The most voted party will be the CDU/CSU, with 30% of the votes, and is led by Friedrich Merz, a lawyer with a long political career that began in 1989 as a member of the European Parliament. He is part of the conservative party establishment, liberal, pro-European and Atlanticist. In the election campaign, he has promised to prioritize the traditional industrial system over policies to combat climate change. In January, he proposed before parliament measures to restrict migration with the support of the far-right AfD, jeopardizing the traditional cordon sanitaire championed by his predecessor, Angela Merkel. This move has proved strategically clumsy, as it has cost him almost 3 points in the polls in favor of AfD. Merz then reverted to the traditional anti-AfD discourse that the CDU had followed, with considerable damage to its credibility.
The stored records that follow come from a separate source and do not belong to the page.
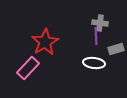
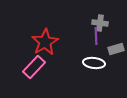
pink rectangle: moved 6 px right, 1 px up
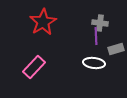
red star: moved 2 px left, 20 px up
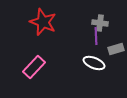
red star: rotated 20 degrees counterclockwise
white ellipse: rotated 15 degrees clockwise
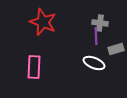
pink rectangle: rotated 40 degrees counterclockwise
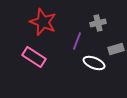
gray cross: moved 2 px left; rotated 21 degrees counterclockwise
purple line: moved 19 px left, 5 px down; rotated 24 degrees clockwise
pink rectangle: moved 10 px up; rotated 60 degrees counterclockwise
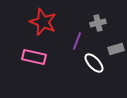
pink rectangle: rotated 20 degrees counterclockwise
white ellipse: rotated 25 degrees clockwise
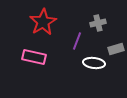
red star: rotated 20 degrees clockwise
white ellipse: rotated 40 degrees counterclockwise
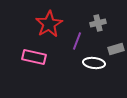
red star: moved 6 px right, 2 px down
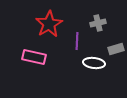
purple line: rotated 18 degrees counterclockwise
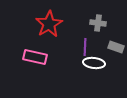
gray cross: rotated 21 degrees clockwise
purple line: moved 8 px right, 6 px down
gray rectangle: moved 2 px up; rotated 35 degrees clockwise
pink rectangle: moved 1 px right
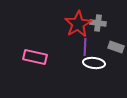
red star: moved 29 px right
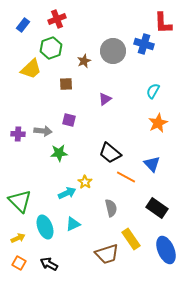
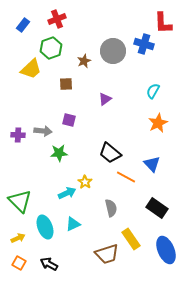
purple cross: moved 1 px down
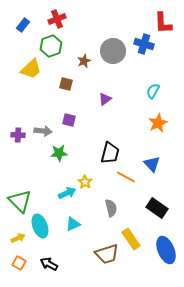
green hexagon: moved 2 px up
brown square: rotated 16 degrees clockwise
black trapezoid: rotated 115 degrees counterclockwise
cyan ellipse: moved 5 px left, 1 px up
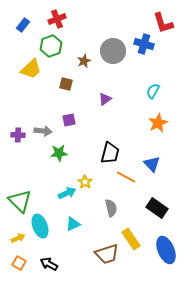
red L-shape: rotated 15 degrees counterclockwise
purple square: rotated 24 degrees counterclockwise
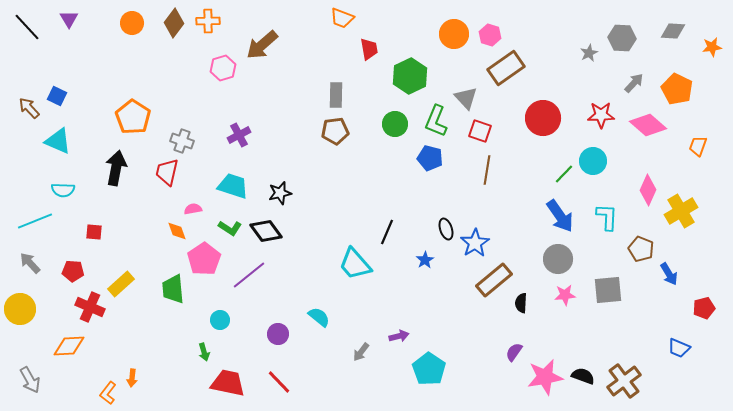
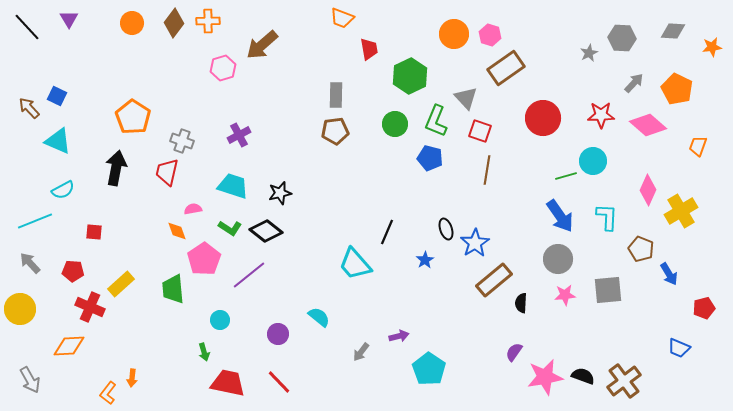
green line at (564, 174): moved 2 px right, 2 px down; rotated 30 degrees clockwise
cyan semicircle at (63, 190): rotated 30 degrees counterclockwise
black diamond at (266, 231): rotated 16 degrees counterclockwise
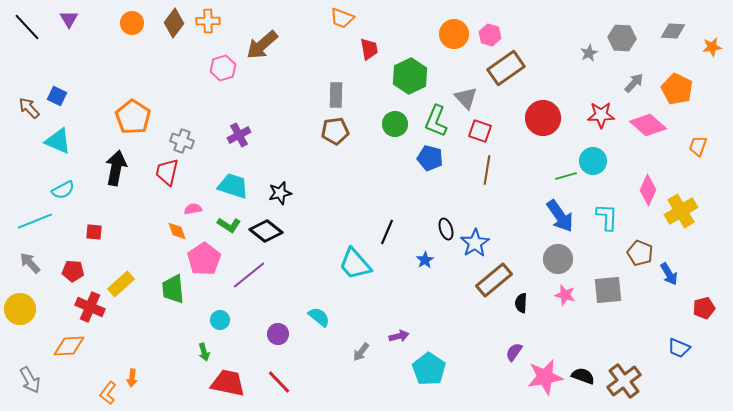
green L-shape at (230, 228): moved 1 px left, 3 px up
brown pentagon at (641, 249): moved 1 px left, 4 px down
pink star at (565, 295): rotated 20 degrees clockwise
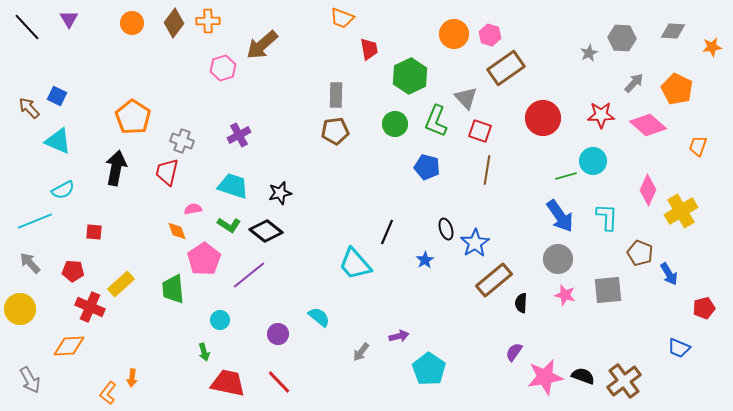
blue pentagon at (430, 158): moved 3 px left, 9 px down
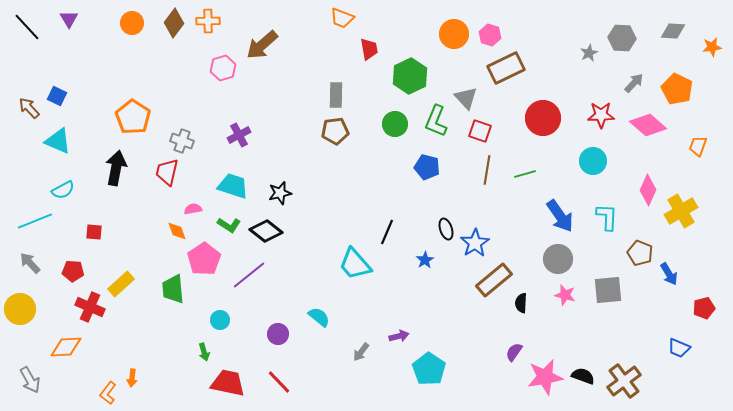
brown rectangle at (506, 68): rotated 9 degrees clockwise
green line at (566, 176): moved 41 px left, 2 px up
orange diamond at (69, 346): moved 3 px left, 1 px down
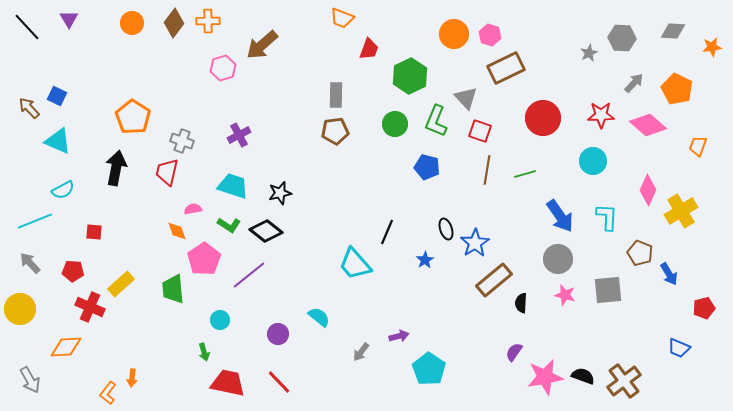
red trapezoid at (369, 49): rotated 30 degrees clockwise
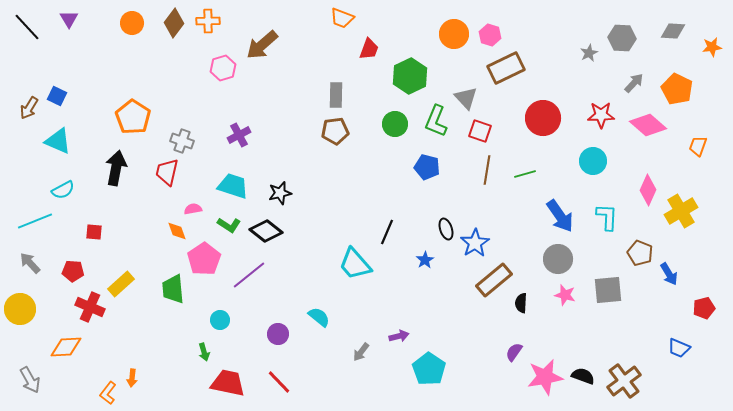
brown arrow at (29, 108): rotated 105 degrees counterclockwise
The next party projected to be the second force in the Bundestag, with more than 20% of the vote, is the far-right AfD, with Alice Weidel as its most visible electoral head. She shares the leadership of the party with Tino Chrupalla, and both are considered to be from the more moderate wing of the party. Their campaign focuses on the discourse against immigration, Islam, the European Union, NATO and climate change.

El oligarca Elon Musk participando en un mitin de AfD en enero de 2025
El oligarca Elon Musk participando en un mitin de AfD en enero de 2025

The party advocates historical revisionism regarding Nazi Germany and the crimes against humanity they committed, calling these historical facts a “cult of guilt”. They also support anti-Semitic measures such as a ban on kosher meat and Islamophobic measures such as the policing of mosques. The AfD supports a ban on circumcision for non-medical reasons for minors, a measure that would directly affect both Jews and Muslims.
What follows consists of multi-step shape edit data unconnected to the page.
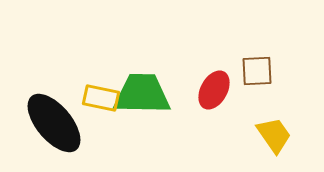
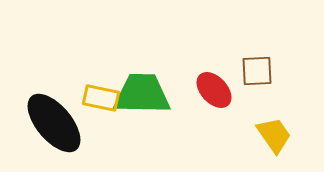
red ellipse: rotated 72 degrees counterclockwise
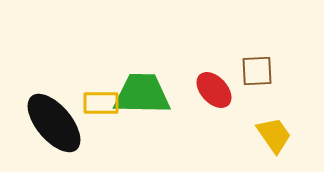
yellow rectangle: moved 5 px down; rotated 12 degrees counterclockwise
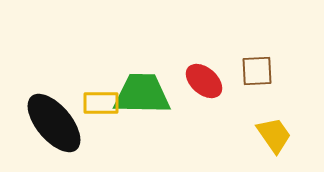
red ellipse: moved 10 px left, 9 px up; rotated 6 degrees counterclockwise
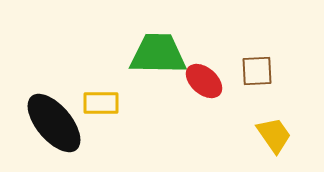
green trapezoid: moved 16 px right, 40 px up
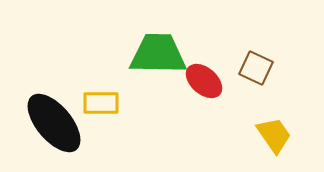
brown square: moved 1 px left, 3 px up; rotated 28 degrees clockwise
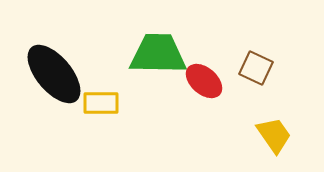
black ellipse: moved 49 px up
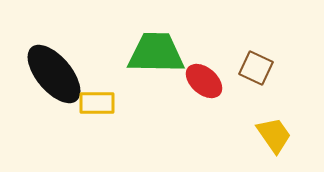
green trapezoid: moved 2 px left, 1 px up
yellow rectangle: moved 4 px left
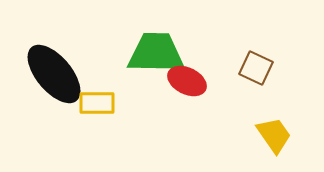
red ellipse: moved 17 px left; rotated 15 degrees counterclockwise
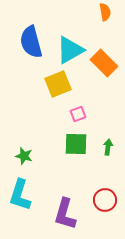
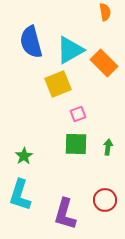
green star: rotated 24 degrees clockwise
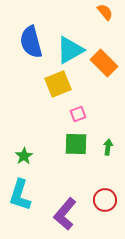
orange semicircle: rotated 30 degrees counterclockwise
purple L-shape: rotated 24 degrees clockwise
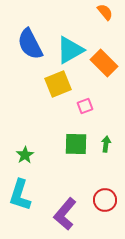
blue semicircle: moved 1 px left, 2 px down; rotated 12 degrees counterclockwise
pink square: moved 7 px right, 8 px up
green arrow: moved 2 px left, 3 px up
green star: moved 1 px right, 1 px up
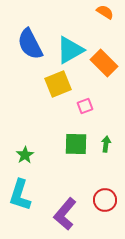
orange semicircle: rotated 18 degrees counterclockwise
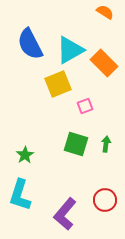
green square: rotated 15 degrees clockwise
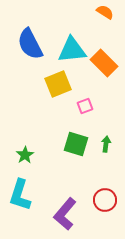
cyan triangle: moved 2 px right; rotated 24 degrees clockwise
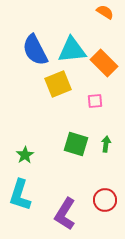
blue semicircle: moved 5 px right, 6 px down
pink square: moved 10 px right, 5 px up; rotated 14 degrees clockwise
purple L-shape: rotated 8 degrees counterclockwise
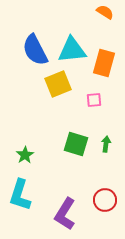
orange rectangle: rotated 60 degrees clockwise
pink square: moved 1 px left, 1 px up
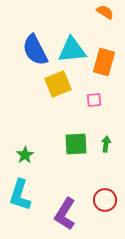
orange rectangle: moved 1 px up
green square: rotated 20 degrees counterclockwise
In third place will be the SPD, with 17% of the vote. The party is running with Chancellor Olaf Scholz, despite the fact that the poor results of his administration led the party into an internal crisis over its leadership. The most popular SPD candidate is Boris Pistorius, Minister of Defense since 2023, but he declined to run as an alternative to Scholz for these elections. The electoral prospects of the Social Democrats and the Greens (13%) place them as the most likely (coalition or parliamentary) partners for a Merz-led government.


The last parties that can overcome the 5% electoral barrier are Die Linke and Sahra Wagenknecht Alliance-For Reason and Justice (BSW), with 5% and 6% respectively. In these elections, both AfD and BSW are the two parties that will surprise. The former, for the reasons explained above, and BSW because it is a novel formula of what the alternative left can become in the future.
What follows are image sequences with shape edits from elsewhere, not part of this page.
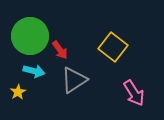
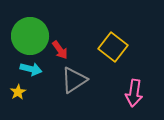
cyan arrow: moved 3 px left, 2 px up
pink arrow: rotated 40 degrees clockwise
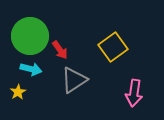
yellow square: rotated 16 degrees clockwise
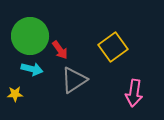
cyan arrow: moved 1 px right
yellow star: moved 3 px left, 2 px down; rotated 28 degrees clockwise
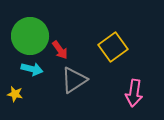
yellow star: rotated 14 degrees clockwise
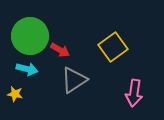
red arrow: rotated 24 degrees counterclockwise
cyan arrow: moved 5 px left
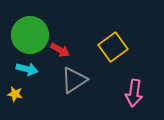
green circle: moved 1 px up
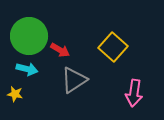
green circle: moved 1 px left, 1 px down
yellow square: rotated 12 degrees counterclockwise
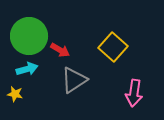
cyan arrow: rotated 30 degrees counterclockwise
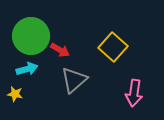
green circle: moved 2 px right
gray triangle: rotated 8 degrees counterclockwise
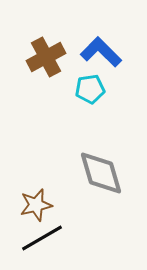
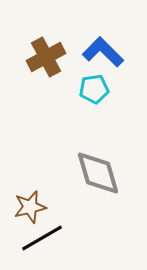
blue L-shape: moved 2 px right
cyan pentagon: moved 4 px right
gray diamond: moved 3 px left
brown star: moved 6 px left, 2 px down
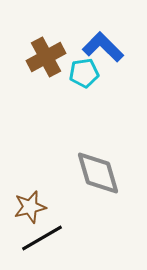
blue L-shape: moved 5 px up
cyan pentagon: moved 10 px left, 16 px up
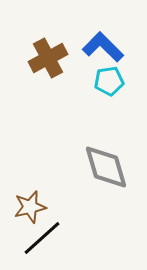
brown cross: moved 2 px right, 1 px down
cyan pentagon: moved 25 px right, 8 px down
gray diamond: moved 8 px right, 6 px up
black line: rotated 12 degrees counterclockwise
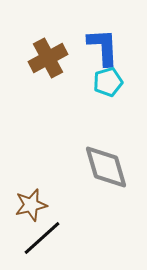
blue L-shape: rotated 42 degrees clockwise
cyan pentagon: moved 1 px left, 1 px down; rotated 8 degrees counterclockwise
brown star: moved 1 px right, 2 px up
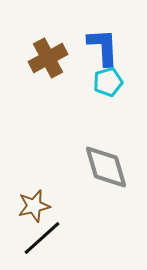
brown star: moved 3 px right, 1 px down
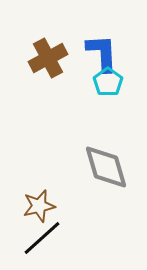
blue L-shape: moved 1 px left, 6 px down
cyan pentagon: rotated 20 degrees counterclockwise
brown star: moved 5 px right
Sahra Wagenknecht by Jens Schlueter
Sahra Wagenknecht by Jens Schlueter

BSW is a splinter of Die Linke, led by one of its most charismatic and popular figures. Sahra Wagenknecht is a political leader who heads a conservative, anti-woke and workerist left-wing movement. BSW seeks to mix left-wing discourse in the economic sphere with conservative positions on social issues and immigration, thus reversing the progressive and open-minded trend of the post-communist left after the fall of the Berlin Wall. BSW advocates a discourse that is critical of NATO, sovereigntist with the EU and seeks to distance itself from the urban leftist elites, which it considers distant from the popular classes they once represented.


The scenarios that open up on February 23 will not only affect Berlin, but will also have an impact on Brussels and the rest of the world. As Germany is the third largest GDP country in the world, any direction it takes will inevitably affect the rest of the world. The CDU/CSU's presumed return to power under Merz may mean a slowdown in the green transition, especially in industry. At the European level, Merz can be expected to seek to strengthen relations with neighboring France and Poland, in the format of the Weimar Triangle, with an eye on defense and European support for Ukraine. Merz, in the past, has taken more belligerent positions than Scholz on military support to Kiev, so it is to be expected that there will be friction in this area with the new tenant in the White House as well.